In short, individuals who report torture, healthcare professionals who do not want to engage in torture, and those caught between their “do no harm” oath and the orders they receive from their employers, would all be protected under the bill.

Former Guantánamo detainee Fouad al-Rabiah—now home in Kuwait with his four children after being found innocent by a federal court—was repeatedly denied medication by doctors until he “cooperated” with his interrogators.

Fawzi Al Odah was strapped into a six-point restraint chair and force-fed though tubes too large for his nostrils by doctors, against his express wishes.

With laws enacted from bills such as those pending in NY and MA, the doctors who treated Fouad and Fawzi would not only be barred from participating in such abuse, they would also be required to report it if they witnessed it.

This is an opportunity for states to stand up for the integrity of the healthcare profession as well as fundamental American values. Massachusetts and New York serve as beacons of hope for the survival and advancement of civil and human rights in the US.

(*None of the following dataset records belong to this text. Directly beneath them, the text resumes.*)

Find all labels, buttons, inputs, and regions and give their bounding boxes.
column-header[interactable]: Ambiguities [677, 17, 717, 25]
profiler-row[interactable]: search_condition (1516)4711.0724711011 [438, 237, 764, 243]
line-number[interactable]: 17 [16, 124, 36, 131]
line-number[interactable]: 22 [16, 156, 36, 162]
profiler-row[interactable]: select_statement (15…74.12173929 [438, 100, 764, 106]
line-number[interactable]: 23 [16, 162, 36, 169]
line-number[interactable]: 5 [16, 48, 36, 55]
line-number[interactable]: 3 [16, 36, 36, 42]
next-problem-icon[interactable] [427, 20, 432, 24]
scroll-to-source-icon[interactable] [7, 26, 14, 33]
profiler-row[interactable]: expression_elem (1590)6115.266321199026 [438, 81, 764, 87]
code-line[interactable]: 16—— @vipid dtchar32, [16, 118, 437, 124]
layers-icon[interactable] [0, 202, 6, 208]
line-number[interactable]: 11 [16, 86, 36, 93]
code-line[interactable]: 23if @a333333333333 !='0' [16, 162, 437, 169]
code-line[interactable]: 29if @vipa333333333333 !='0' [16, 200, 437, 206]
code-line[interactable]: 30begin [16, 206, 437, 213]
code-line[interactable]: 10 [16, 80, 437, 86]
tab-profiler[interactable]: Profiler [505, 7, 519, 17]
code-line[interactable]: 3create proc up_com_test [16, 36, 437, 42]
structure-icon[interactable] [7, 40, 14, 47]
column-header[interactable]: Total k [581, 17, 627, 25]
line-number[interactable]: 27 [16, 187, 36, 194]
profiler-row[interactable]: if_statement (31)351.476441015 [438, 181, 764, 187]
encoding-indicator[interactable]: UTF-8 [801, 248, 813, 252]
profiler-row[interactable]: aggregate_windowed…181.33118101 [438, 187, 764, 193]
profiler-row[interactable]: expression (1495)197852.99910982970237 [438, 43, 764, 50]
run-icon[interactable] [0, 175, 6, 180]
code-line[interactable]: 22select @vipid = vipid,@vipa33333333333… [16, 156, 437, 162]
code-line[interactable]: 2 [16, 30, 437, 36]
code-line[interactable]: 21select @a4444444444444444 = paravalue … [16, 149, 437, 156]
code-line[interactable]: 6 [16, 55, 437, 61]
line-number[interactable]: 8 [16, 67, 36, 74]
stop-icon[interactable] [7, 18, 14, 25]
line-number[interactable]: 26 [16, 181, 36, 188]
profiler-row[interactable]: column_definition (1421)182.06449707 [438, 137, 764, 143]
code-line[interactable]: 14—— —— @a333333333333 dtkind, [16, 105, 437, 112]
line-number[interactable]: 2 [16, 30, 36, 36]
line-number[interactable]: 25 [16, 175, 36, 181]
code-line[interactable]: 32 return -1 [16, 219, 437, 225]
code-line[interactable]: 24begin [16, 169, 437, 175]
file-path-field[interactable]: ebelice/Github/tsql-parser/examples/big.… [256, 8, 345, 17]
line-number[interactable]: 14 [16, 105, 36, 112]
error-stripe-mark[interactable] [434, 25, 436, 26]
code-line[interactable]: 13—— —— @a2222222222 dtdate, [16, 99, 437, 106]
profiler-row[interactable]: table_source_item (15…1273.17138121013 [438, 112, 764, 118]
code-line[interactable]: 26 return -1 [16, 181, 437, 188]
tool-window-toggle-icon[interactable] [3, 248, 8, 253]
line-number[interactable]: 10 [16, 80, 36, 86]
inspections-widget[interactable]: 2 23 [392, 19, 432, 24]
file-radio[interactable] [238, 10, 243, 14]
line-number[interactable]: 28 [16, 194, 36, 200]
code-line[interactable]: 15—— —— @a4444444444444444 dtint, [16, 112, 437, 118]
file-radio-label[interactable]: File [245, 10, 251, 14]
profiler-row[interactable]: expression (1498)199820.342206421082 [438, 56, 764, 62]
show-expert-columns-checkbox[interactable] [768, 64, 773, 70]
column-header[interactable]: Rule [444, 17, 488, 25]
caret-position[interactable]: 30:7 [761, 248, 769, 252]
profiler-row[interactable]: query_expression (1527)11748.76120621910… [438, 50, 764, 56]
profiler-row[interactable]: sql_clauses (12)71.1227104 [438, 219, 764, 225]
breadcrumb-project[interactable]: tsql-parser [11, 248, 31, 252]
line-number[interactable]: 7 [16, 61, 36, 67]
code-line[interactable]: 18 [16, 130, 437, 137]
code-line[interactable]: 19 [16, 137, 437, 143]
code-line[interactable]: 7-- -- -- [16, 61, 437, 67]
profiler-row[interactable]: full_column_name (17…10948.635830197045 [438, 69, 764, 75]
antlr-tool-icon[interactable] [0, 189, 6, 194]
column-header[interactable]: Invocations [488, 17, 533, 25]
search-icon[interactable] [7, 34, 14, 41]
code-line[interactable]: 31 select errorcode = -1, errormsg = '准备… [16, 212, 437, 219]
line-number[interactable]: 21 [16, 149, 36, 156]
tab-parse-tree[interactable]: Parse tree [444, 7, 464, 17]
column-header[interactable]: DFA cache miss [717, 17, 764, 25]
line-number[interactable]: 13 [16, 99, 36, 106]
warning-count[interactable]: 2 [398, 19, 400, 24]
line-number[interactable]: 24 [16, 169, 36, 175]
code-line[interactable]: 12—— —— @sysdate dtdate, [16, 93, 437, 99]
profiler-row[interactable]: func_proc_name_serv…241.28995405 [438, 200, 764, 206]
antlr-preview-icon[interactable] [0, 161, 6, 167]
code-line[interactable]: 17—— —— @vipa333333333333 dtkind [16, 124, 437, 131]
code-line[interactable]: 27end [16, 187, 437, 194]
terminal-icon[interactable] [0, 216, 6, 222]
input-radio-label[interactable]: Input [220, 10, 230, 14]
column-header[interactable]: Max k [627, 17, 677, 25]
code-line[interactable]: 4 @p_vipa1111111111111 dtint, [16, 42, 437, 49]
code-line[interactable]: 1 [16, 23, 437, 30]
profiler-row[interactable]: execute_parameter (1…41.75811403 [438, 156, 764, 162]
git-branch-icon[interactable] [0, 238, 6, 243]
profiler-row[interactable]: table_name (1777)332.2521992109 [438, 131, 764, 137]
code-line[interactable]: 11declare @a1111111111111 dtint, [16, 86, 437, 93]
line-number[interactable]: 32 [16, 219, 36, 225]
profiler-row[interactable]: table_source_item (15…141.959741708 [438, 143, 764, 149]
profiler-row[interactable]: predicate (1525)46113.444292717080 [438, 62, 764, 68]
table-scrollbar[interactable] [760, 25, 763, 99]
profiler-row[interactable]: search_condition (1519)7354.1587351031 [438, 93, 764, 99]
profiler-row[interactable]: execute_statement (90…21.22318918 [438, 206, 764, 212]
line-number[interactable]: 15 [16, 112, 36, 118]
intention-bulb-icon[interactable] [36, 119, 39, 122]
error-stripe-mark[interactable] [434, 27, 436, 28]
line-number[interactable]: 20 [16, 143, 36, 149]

These bills should serve as an inspiration to other states to propose similar legislation throughout the country. We as a country must trust in the preservation of one of the most basic principles of medical ethics: do no harm.

Torture Awareness Month is an important time to raise the awareness of our friends, family, and community, and importantly, the awareness of our local and national representatives. We must share the urgent need for an immediate stop to torture, whether under military regimes or foreign governments—or our own democracy.